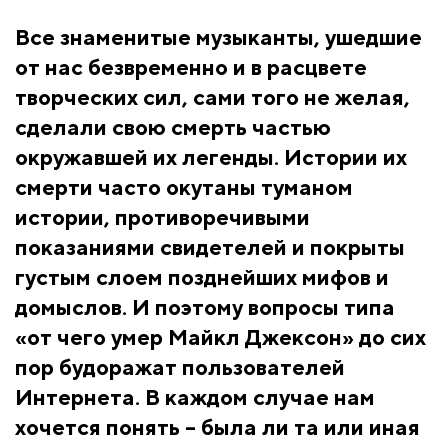
Все знаменитые музыканты, ушедшие
от нас безвременно и в расцвете
творческих сил, сами того не желая,
сделали свою смерть частью
окружавшей их легенды. Истории их
смерти часто окутаны туманом
истории, противоречивыми
показаниями свидетелей и покрыты
густым слоем позднейших мифов и
домыслов. И поэтому вопросы типа
«от чего умер Майкл Джексон» до сих
пор будоражат пользователей
Интернета. В каждом случае нам
хочется понять – была ли та или иная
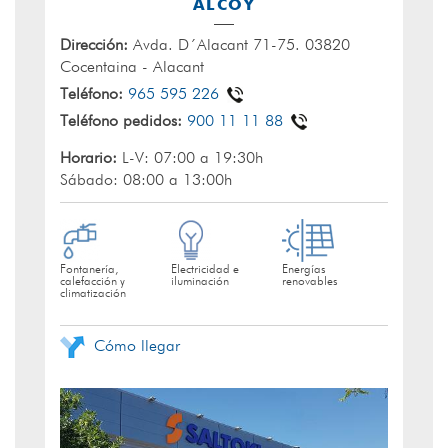
ALCOY
Dirección:
Avda. D´Alacant 71-75. 03820
Cocentaina - Alacant
Teléfono:
965 595 226
Teléfono pedidos:
900 11 11 88
Horario:
L-V: 07:00 a 19:30h
Sábado: 08:00 a 13:00h
Fontanería,
Electricidad e
Energías
calefacción y
iluminación
renovables
climatización
Cómo llegar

──────────

:: EXERCISE DESCRIPTION ::
The only output should be the lines from the one containing "calefacción y" through the final line of the material above, copied exactly.

:: RESULT OF THE EXERCISE ::
calefacción y
iluminación
renovables
climatización
Cómo llegar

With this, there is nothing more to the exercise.